• _To do_: Reproduce the entire listing exactly as written, apart from its pictures.
[Start of Attachment]
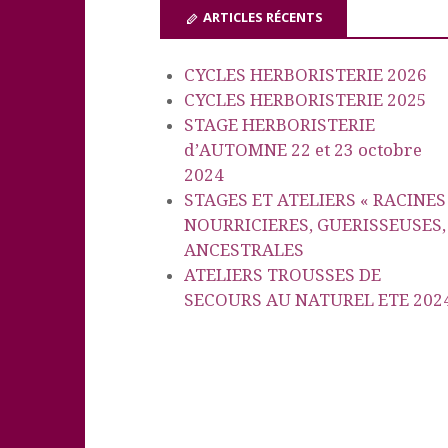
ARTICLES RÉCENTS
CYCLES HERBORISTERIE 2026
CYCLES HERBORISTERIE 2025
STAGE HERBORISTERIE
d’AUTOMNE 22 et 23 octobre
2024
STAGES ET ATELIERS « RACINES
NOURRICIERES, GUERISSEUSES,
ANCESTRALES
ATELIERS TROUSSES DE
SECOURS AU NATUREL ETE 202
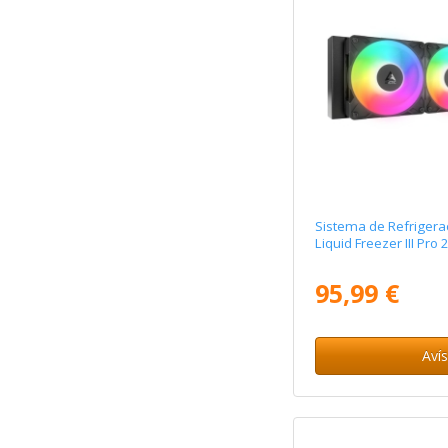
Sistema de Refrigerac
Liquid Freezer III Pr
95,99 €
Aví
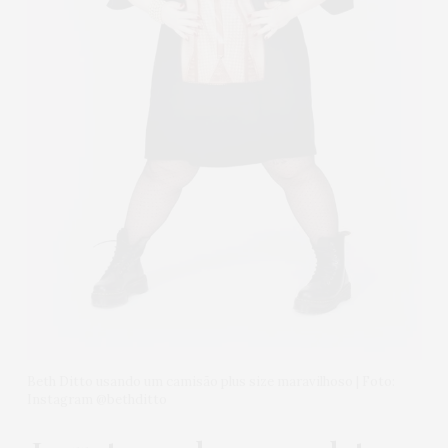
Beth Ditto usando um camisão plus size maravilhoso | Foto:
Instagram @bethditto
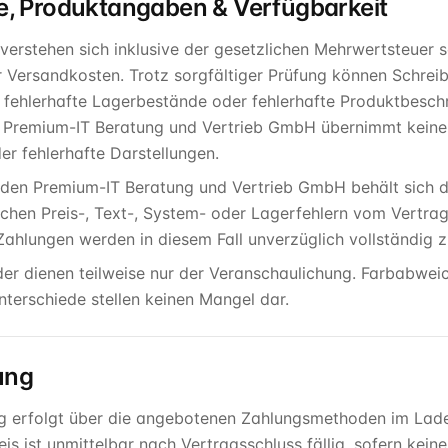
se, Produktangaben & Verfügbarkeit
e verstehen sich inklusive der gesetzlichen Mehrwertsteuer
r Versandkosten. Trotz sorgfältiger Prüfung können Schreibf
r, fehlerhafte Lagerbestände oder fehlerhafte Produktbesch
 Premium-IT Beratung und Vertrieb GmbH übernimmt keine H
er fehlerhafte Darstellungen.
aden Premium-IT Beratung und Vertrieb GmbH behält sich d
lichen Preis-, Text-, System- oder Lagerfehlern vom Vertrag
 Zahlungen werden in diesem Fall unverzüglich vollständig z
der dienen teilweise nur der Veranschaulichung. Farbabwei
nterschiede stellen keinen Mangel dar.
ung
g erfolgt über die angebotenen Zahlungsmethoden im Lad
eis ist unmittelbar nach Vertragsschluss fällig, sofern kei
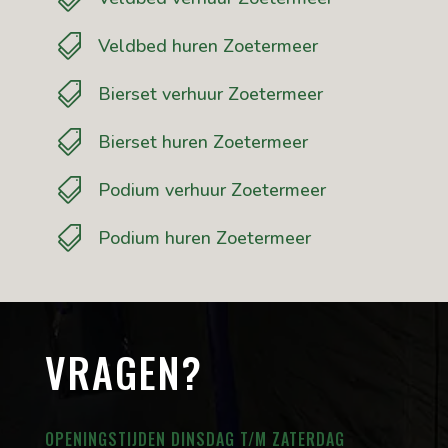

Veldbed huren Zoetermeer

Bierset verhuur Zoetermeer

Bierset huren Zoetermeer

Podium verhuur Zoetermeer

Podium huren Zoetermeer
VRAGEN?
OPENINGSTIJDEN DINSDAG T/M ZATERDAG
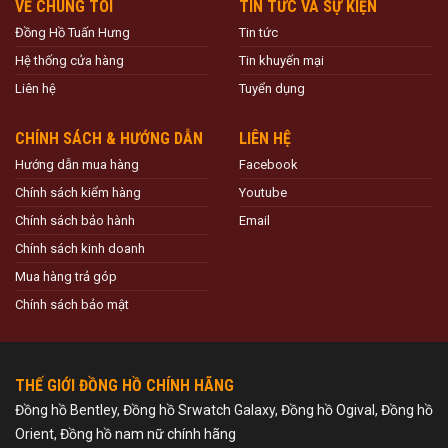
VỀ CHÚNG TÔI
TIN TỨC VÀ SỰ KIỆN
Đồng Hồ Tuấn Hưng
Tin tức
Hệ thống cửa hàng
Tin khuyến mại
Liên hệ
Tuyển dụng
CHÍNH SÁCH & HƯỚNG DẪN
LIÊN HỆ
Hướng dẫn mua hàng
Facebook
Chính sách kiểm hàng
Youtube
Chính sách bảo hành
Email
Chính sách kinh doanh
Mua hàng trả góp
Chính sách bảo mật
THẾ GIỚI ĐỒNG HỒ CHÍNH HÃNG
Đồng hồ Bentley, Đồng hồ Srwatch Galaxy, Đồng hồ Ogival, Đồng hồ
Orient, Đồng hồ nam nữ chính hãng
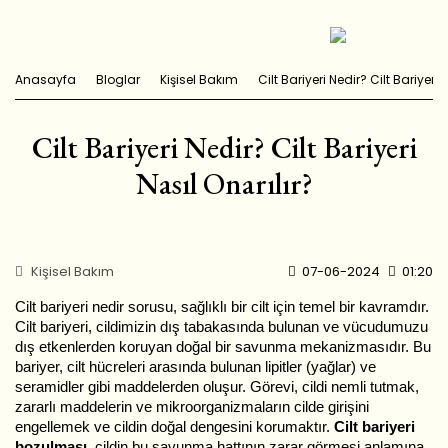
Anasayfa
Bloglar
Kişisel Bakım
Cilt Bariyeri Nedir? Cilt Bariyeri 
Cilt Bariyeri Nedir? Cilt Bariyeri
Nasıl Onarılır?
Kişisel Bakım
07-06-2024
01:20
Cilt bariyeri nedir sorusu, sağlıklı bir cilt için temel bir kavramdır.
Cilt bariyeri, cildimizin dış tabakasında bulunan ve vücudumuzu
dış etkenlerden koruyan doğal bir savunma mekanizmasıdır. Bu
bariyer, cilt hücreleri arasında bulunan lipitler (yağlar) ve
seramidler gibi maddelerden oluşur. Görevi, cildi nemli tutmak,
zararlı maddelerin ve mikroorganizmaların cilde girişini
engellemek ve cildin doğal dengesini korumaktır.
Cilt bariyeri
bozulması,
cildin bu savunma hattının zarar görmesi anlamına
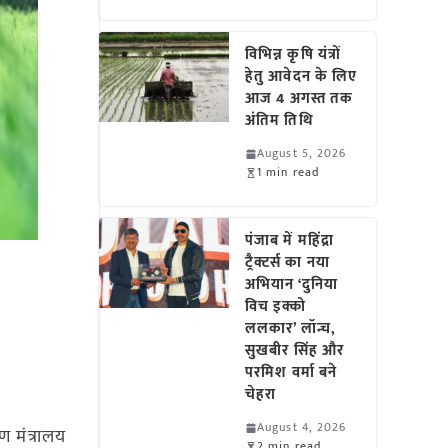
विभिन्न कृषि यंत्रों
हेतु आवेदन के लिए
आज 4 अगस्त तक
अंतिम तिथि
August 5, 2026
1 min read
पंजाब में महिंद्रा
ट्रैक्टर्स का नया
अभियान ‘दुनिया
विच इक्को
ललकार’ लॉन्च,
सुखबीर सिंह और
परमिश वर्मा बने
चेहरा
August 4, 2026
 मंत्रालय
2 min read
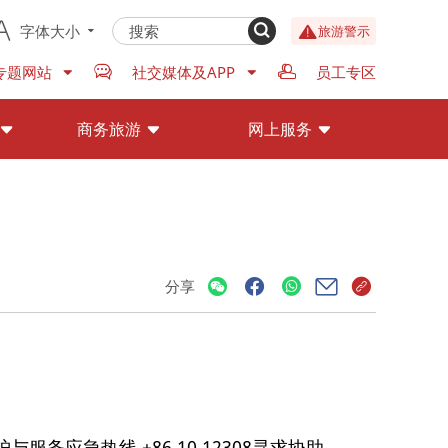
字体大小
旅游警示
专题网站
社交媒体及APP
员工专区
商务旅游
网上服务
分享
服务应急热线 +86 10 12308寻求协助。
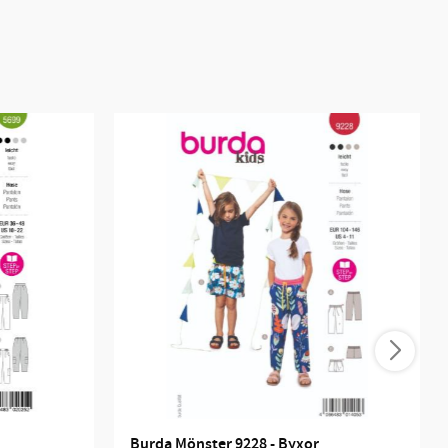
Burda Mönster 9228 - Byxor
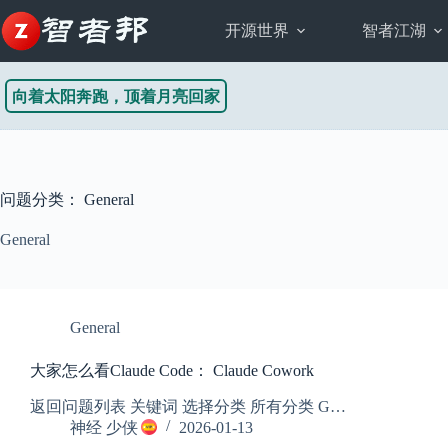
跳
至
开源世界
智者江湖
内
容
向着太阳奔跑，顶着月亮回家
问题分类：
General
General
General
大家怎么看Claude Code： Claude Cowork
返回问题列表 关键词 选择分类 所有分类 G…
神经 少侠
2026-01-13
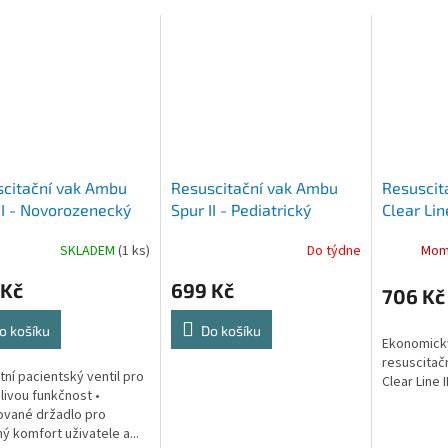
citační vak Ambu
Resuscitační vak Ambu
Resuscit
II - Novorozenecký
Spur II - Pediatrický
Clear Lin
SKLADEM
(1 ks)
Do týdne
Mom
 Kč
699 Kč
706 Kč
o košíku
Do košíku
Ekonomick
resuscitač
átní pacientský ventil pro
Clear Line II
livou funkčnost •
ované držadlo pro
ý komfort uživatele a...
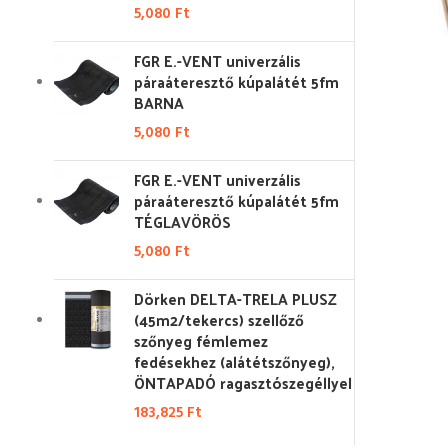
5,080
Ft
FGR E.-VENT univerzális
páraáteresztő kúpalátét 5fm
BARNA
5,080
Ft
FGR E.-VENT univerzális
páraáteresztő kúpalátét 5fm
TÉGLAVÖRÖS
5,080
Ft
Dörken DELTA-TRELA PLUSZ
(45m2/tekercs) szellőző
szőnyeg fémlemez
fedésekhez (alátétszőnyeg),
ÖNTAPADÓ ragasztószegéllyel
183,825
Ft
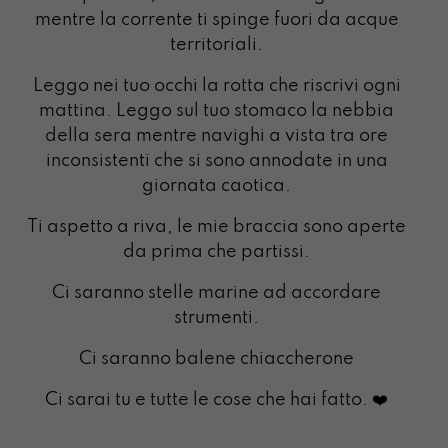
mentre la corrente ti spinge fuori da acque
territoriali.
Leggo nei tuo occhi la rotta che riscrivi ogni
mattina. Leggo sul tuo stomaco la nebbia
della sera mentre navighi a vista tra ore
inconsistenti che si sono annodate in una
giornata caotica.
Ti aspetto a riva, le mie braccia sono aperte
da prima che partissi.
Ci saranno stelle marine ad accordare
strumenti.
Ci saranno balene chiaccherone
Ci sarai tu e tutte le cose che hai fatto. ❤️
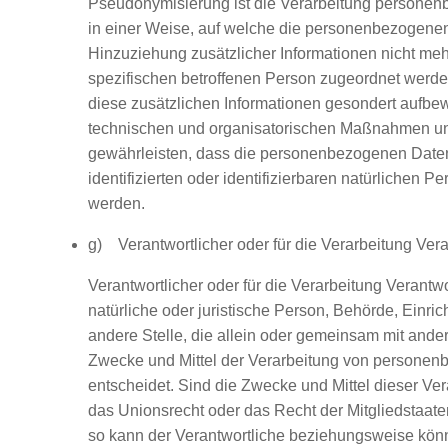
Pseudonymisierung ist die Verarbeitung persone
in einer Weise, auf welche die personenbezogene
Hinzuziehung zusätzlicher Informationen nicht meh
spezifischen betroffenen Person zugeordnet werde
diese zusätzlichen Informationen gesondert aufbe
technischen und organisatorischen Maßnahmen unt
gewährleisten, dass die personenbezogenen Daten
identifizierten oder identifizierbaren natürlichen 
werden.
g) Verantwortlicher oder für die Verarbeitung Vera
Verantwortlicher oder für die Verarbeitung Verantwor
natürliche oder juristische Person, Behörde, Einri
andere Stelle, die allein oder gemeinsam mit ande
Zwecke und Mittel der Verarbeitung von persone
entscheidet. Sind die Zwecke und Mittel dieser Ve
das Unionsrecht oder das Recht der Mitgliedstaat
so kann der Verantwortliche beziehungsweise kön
[End of Attachment]
• _Task output_:
ARTICLES RÉCENTS
CYCLES HERBORISTERIE 2026
CYCLES HERBORISTERIE 2025
STAGE HERBORISTERIE
d’AUTOMNE 22 et 23 octobre
2024
STAGES ET ATELIERS « RACINES
NOURRICIERES, GUERISSEUSES,
ANCESTRALES
ATELIERS TROUSSES DE
SECOURS AU NATUREL ETE 202
Sistema de Refrigerac
Liquid Freezer III Pr
95,99 €
Aví
Beth Ditto usando um camisão plus size maravilhoso | Foto:
Instagram @bethditto
se, Produktangaben & Verfügbarkeit
e verstehen sich inklusive der gesetzlichen Mehrwertsteuer
r Versandkosten. Trotz sorgfältiger Prüfung können Schreibf
r, fehlerhafte Lagerbestände oder fehlerhafte Produktbesch
 Premium-IT Beratung und Vertrieb GmbH übernimmt keine H
er fehlerhafte Darstellungen.
aden Premium-IT Beratung und Vertrieb GmbH behält sich d
lichen Preis-, Text-, System- oder Lagerfehlern vom Vertrag
 Zahlungen werden in diesem Fall unverzüglich vollständig z
der dienen teilweise nur der Veranschaulichung. Farbabwei
nterschiede stellen keinen Mangel dar.
ung
g erfolgt über die angebotenen Zahlungsmethoden im Lad
eis ist unmittelbar nach Vertragsschluss fällig, sofern kei

Veldbed huren Zoetermeer

Bierset verhuur Zoetermeer

Bierset huren Zoetermeer

Podium verhuur Zoetermeer

Podium huren Zoetermeer
VRAGEN?
OPENINGSTIJDEN DINSDAG T/M ZATERDAG
VỀ CHÚNG TÔI
TIN TỨC VÀ SỰ KIỆN
Đồng Hồ Tuấn Hưng
Tin tức
Hệ thống cửa hàng
Tin khuyến mại
Liên hệ
Tuyển dụng
CHÍNH SÁCH & HƯỚNG DẪN
LIÊN HỆ
Hướng dẫn mua hàng
Facebook
Chính sách kiểm hàng
Youtube
Chính sách bảo hành
Email
Chính sách kinh doanh
Mua hàng trả góp
Chính sách bảo mật
THẾ GIỚI ĐỒNG HỒ CHÍNH HÃNG
Đồng hồ Bentley, Đồng hồ Srwatch Galaxy, Đồng hồ Ogival, Đồng hồ
Orient, Đồng hồ nam nữ chính hãng
Anasayfa
Bloglar
Kişisel Bakım
Cilt Bariyeri Nedir? Cilt Bariyeri 
Cilt Bariyeri Nedir? Cilt Bariyeri
Nasıl Onarılır?
Kişisel Bakım
07-06-2024
01:20
Cilt bariyeri nedir sorusu, sağlıklı bir cilt için temel bir kavramdır.
Cilt bariyeri, cildimizin dış tabakasında bulunan ve vücudumuzu
dış etkenlerden koruyan doğal bir savunma mekanizmasıdır. Bu
bariyer, cilt hücreleri arasında bulunan lipitler (yağlar) ve
seramidler gibi maddelerden oluşur. Görevi, cildi nemli tutmak,
zararlı maddelerin ve mikroorganizmaların cilde girişini
engellemek ve cildin doğal dengesini korumaktır.
Cilt bariyeri
bozulması,
cildin bu savunma hattının zarar görmesi anlamına
विभिन्न कृषि यंत्रों
हेतु आवेदन के लिए
आज 4 अगस्त तक
अंतिम तिथि
August 5, 2026
1 min read
पंजाब में महिंद्रा
ट्रैक्टर्स का नया
अभियान ‘दुनिया
विच इक्को
ललकार’ लॉन्च,
सुखबीर सिंह और
परमिश वर्मा बने
चेहरा
August 4, 2026
 मंत्रालय
2 min read
字体大小
旅游警示
专题网站
社交媒体及APP
员工专区
商务旅游
网上服务
分享
服务应急热线 +86 10 12308寻求协助。
Burda Mönster 9228 - Byxor
跳
至
开源世界
智者江湖
内
容
向着太阳奔跑，顶着月亮回家
问题分类：
General
General
General
大家怎么看Claude Code： Claude Cowork
返回问题列表 关键词 选择分类 所有分类 G…
神经 少侠
2026-01-13
citační vak Ambu
Resuscitační vak Ambu
Resuscit
II - Novorozenecký
Spur II - Pediatrický
Clear Lin
SKLADEM
(1 ks)
Do týdne
Mom
 Kč
699 Kč
706 Kč
o košíku
Do košíku
Ekonomick
resuscitač
átní pacientský ventil pro
Clear Line II
livou funkčnost •
ované držadlo pro
ý komfort uživatele a...
5,080
Ft
FGR E.-VENT univerzális
páraáteresztő kúpalátét 5fm
BARNA
5,080
Ft
FGR E.-VENT univerzális
páraáteresztő kúpalátét 5fm
TÉGLAVÖRÖS
5,080
Ft
Dörken DELTA-TRELA PLUSZ
(45m2/tekercs) szellőző
szőnyeg fémlemez
fedésekhez (alátétszőnyeg),
ÖNTAPADÓ ragasztószegéllyel
183,825
Ft
mentre la corrente ti spinge fuori da acque
territoriali.
Leggo nei tuo occhi la rotta che riscrivi ogni
mattina. Leggo sul tuo stomaco la nebbia
della sera mentre navighi a vista tra ore
inconsistenti che si sono annodate in una
giornata caotica.
Ti aspetto a riva, le mie braccia sono aperte
da prima che partissi.
Ci saranno stelle marine ad accordare
strumenti.
Ci saranno balene chiaccherone
Ci sarai tu e tutte le cose che hai fatto. ❤️
Pseudonymisierung ist die Verarbeitung persone
in einer Weise, auf welche die personenbezogene
Hinzuziehung zusätzlicher Informationen nicht meh
spezifischen betroffenen Person zugeordnet werde
diese zusätzlichen Informationen gesondert aufbe
technischen und organisatorischen Maßnahmen unt
gewährleisten, dass die personenbezogenen Daten
identifizierten oder identifizierbaren natürlichen 
werden.
g) Verantwortlicher oder für die Verarbeitung Vera
Verantwortlicher oder für die Verarbeitung Verantwor
natürliche oder juristische Person, Behörde, Einri
andere Stelle, die allein oder gemeinsam mit ande
Zwecke und Mittel der Verarbeitung von persone
entscheidet. Sind die Zwecke und Mittel dieser Ve
das Unionsrecht oder das Recht der Mitgliedstaat
so kann der Verantwortliche beziehungsweise kön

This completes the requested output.